Los padres de Kaitlyn Farrington se quedaron sin vacas en su ganado de Idaho, en medio de EEUU.
Poco a poco las subastaron para financiar cada uno de los viajes de su hija para calificar por primera vez en su vida para las Olimpiadas, donde la joven de 24 años ni si quieras era una de las que se esperara ganar una medalla.
No contaba con ningún campeonato, ni en el World Cup ni X Games. Tampoco tenía tanta experiencia como sus colegas de 27 y 30 años que sí se esperaban ver con medallas colgando de sus hombros.
Pero Farrington ganó el permio oro con un puntuaje de 91.75 en Half Pipe. Hasta le dio una patada a los hombres, que también se esperaban ver salir de Sochi con medallas de oro.
Y esta sorpresa enorme todo gracias a las vacas y mucha pasión por su deporte.
Farrington relata que su hermana mayor había empezado a practicar snowboarding y un día, dijo "Yo también quiero practicarlo". Luego empezó a competir en la preparatoria con su amiga, dice en una entrevista con la organización de prensa de las olimpiadas.

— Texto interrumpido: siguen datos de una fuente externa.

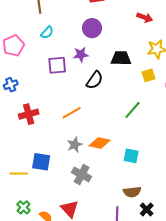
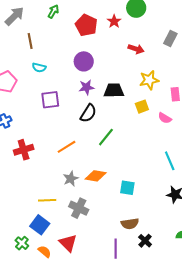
cyan semicircle: (47, 33) -> (39, 67), turned 64
purple star: (81, 54) -> (86, 87), moved
green line: (133, 110) -> (106, 137), moved
blue square: (41, 162) -> (40, 225), moved, turned 30
yellow line: (19, 174) -> (47, 200), moved

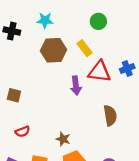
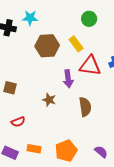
cyan star: (45, 20) -> (30, 18), moved
brown semicircle: (110, 116) -> (85, 107), moved
brown star: (63, 139) -> (49, 100), moved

"Que me criaron en un finca me hizo quien soy hoy... Definitivamente me hizo una chica fuerte. Como mis padres me han dicho durante todo este tiempo 'Ponte las botas de vaquera'. Pues, es lo que tengo que hacer".
¿Y qué tenía ganas de hacer la vaquera con el piercing en la nariz para celebrar su medalla olimpiada?
"Bailar...Voy bailar esta noche hasta no más poder".